Spivack B. Optimizing care for multimorbid adults through guiding principles. Annals of Long-Term Care: Clinical Care and Aging. 2012;20(10):8-9.
Among patients aged 65 years and older, multimorbidity is the norm, rather than the exception. More than half of all older adults have three or more chronic disorders, and this complicates their care significantly. While high quality clinical guidelines have been shown to improve care for individual health problems, this does not appear to be the case when a patient has multiple disorders. A seminal 2005 study, in fact, found that following each of the individual clinical guidelines that would apply to an older patient with multiple chronic health problems would result in the patient taking numerous medications, running significant risks of adverse drug-drug and drug-disorder interactions.1 Related research has also highlighted the impracticality from a practice management perspective of treating each of the disorders a multimorbid patient has as though it were the only disorder.2
In an important step toward improving the quality of care for multimorbid older adults, the American Geriatrics Society (AGS) recently convened a panel of experts in this area. The outcome of their work, Guiding Principles for the Care of Older Adults with Multimorbidity: An Approach for Clinicians, was published in September’s Journal of the American Geriatrics Society (JAGS). A summary report, Patient-Centered Care for Older Adults with Multiple Chronic Conditions, A Stepwise Approach from the American Geriatrics Society, appears in the same issue of JAGS. I highly recommend reading both of these reports, which can be found on the AGS Website, www.americangeriatrics.org.
The documents note both the relative scarcity of research focusing on the optimal treatment of multimorbid older patients and the heterogeneous nature of this population. Given this, the panelists offer not just guidelines for care, but rather, guiding principles that clinicians can adopt to optimize care. The authors also emphasize the need for the development of a sufficient evidence base to serve as the basis for guidelines in the future, noting that having high-quality evidence upon which to guide clinicians’ decisions is of key importance.
The panel’s guiding principles call for a focus on five “domains,” or elements, of quality care for these complex older adults. Each domain, they note, is essential to meeting each patient’s needs and wishes to the greatest extent possible. The five elements are as follows: patient preferences; the interpretation of the evidence base; the framing of clinical decisions in the context of risks, patient benefits, burdens and prognosis; the assessment of clinical feasibility in light of the complexity of treatment options; and the optimization of treatments. The two documents describe in detail how clinicians can incorporate each element into their practice and optimize care.
The thoughtful and comprehensive approach the panelists delineate makes both documents required reading for those of us in the field of geriatrics. If widely adopted, the recommendations in these publications have the potential to significantly improve the well-being of older patients with multiple health problems. Among other things, the recommendations should result in the prescribing of fewer unnecessary medications, more targeted treatments, fewer adverse reactions to treatments, more flexible care tailored to the patient’s needs and wishes, and greater well-being for these patients and their loved ones.
Because older adults with multimorbidity often move through many different sites of care, Guiding Principles for the Care of Older Adults with Multimorbidity and Patient-Centered Care for Older Adults with Multiple Chronic Conditions will be particularly useful for those providing overall care for older adults across settings. The documents will also be especially helpful in settings employing innovative models of primary care and care coordination, such as advanced medical homes, and in collaborative practice arrangements in which geriatricians and other clinicians work closely as a team.
Because older adults with multimorbidity often need assistance with healthcare management tasks and healthcare decision-making, clinicians need to both move away from the single disease approach to care and also better integrate patients’ family members and friends in their care as healthcare partners. The AGS’ excellent Doorway Thoughts: Cross- Cultural Health Care for Older Adults offers insightful advice for discussing care not only with patients but also with family members from diverse ethnic and cultural backgrounds. We need to better understand the importance of these caregivers, and ensure that their needs are addressed along with the needs of our patients.

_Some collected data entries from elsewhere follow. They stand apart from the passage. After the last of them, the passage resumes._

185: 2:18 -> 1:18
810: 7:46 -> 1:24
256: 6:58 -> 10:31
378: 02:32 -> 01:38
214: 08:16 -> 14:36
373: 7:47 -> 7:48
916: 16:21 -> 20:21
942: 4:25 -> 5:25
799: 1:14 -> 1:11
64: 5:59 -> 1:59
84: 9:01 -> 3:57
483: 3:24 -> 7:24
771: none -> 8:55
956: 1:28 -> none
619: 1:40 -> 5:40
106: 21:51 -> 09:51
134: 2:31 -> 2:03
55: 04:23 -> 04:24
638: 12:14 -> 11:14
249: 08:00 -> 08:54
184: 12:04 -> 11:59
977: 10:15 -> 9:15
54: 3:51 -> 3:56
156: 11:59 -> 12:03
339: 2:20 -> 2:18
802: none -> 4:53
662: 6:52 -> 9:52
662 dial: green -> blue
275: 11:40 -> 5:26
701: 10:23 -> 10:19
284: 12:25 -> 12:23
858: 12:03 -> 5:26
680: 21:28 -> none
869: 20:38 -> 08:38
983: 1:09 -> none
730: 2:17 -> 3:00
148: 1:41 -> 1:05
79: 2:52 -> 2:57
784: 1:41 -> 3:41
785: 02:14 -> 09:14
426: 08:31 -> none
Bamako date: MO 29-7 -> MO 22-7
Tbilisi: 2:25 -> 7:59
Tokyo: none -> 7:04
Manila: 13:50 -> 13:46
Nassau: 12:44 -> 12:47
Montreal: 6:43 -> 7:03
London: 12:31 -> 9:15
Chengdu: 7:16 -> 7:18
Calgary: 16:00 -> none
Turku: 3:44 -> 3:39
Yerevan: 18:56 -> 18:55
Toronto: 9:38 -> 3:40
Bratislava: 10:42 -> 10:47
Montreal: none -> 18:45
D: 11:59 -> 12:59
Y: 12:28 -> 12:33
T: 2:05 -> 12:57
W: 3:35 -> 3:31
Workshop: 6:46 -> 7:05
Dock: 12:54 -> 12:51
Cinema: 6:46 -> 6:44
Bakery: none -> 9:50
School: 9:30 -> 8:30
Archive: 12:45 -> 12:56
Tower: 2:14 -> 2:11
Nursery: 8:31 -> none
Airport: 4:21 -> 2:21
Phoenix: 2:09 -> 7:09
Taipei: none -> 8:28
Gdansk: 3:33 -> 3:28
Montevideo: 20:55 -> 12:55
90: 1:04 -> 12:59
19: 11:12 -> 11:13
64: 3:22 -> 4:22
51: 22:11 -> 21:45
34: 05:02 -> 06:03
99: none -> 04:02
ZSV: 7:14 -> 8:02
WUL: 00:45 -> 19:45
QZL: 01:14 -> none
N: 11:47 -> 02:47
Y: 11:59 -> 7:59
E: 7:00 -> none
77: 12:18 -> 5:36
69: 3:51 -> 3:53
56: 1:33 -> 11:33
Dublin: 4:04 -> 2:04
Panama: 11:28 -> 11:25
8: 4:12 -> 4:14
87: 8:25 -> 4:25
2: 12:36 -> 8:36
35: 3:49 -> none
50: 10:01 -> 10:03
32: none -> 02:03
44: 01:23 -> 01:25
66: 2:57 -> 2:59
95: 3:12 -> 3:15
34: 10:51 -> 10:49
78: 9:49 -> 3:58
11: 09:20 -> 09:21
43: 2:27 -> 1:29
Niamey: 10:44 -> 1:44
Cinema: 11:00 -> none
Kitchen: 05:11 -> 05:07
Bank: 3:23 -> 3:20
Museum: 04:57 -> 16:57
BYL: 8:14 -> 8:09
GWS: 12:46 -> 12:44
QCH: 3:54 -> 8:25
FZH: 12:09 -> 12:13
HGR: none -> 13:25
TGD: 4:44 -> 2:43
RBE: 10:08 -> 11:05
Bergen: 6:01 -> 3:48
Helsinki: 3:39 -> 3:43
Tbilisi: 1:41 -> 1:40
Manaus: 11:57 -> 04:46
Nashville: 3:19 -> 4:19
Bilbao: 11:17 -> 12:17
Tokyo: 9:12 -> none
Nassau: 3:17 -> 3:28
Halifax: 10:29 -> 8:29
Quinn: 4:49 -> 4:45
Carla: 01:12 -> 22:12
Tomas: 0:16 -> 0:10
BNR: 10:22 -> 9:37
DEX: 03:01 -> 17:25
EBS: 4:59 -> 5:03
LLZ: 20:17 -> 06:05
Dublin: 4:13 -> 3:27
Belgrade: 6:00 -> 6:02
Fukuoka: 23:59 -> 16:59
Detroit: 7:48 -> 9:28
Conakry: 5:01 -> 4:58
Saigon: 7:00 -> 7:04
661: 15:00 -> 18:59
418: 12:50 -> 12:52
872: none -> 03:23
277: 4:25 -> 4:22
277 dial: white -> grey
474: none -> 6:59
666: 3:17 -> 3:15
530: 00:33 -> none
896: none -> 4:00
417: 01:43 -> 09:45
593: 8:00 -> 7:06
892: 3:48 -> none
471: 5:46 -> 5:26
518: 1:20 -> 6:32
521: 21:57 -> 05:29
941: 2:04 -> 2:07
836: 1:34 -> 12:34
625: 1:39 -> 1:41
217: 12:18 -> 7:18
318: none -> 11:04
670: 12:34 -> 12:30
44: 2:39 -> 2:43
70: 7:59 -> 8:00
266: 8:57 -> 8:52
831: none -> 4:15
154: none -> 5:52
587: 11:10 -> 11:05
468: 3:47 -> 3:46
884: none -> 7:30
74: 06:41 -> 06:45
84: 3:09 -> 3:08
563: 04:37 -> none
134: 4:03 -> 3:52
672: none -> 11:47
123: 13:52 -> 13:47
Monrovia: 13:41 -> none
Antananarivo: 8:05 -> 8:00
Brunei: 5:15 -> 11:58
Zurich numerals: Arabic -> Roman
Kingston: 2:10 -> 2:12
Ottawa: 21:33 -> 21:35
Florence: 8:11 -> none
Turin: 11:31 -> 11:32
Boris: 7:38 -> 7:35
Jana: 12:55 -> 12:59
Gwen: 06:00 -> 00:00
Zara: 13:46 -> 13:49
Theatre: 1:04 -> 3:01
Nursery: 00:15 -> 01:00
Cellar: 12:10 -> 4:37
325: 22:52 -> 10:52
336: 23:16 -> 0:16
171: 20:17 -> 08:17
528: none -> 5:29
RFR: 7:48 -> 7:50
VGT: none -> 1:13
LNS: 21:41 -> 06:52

There is a wide range of things we know we can do to enhance outcomes for complex multimorbid patients, but to have the time to do them all—and to do them well—we will need additional support. Appropriate compensation for the additional time and resources these patients and their families require is necessary. So are appropriate performance criteria that reward clinical management approaches that lead to improved health outcomes overall, improved functional status, and better quality of life.
Guiding Principles and Patient-Centered Care are, I anticipate, destined to become seminal works in our field. Research confirms that focusing on a single disease approach and on single disease guidelines is inappropriate for many older adults and especially for those with multimorbidity.
1. Boyd CM, Darer J, Boult C, Fried LP, Boult L, Wu AW. Clinical practice guidelines and quality of care for older patients with multiple comorbid diseases. JAMA. 2005;294(6):716-724.
2. Tinetti ME, Bogardus ST Jr, Agostini JV. Potential pitfalls of disease-specific guidelines for patients with multiple conditions. N Engl J Med. 2004;351(27):2870-2874.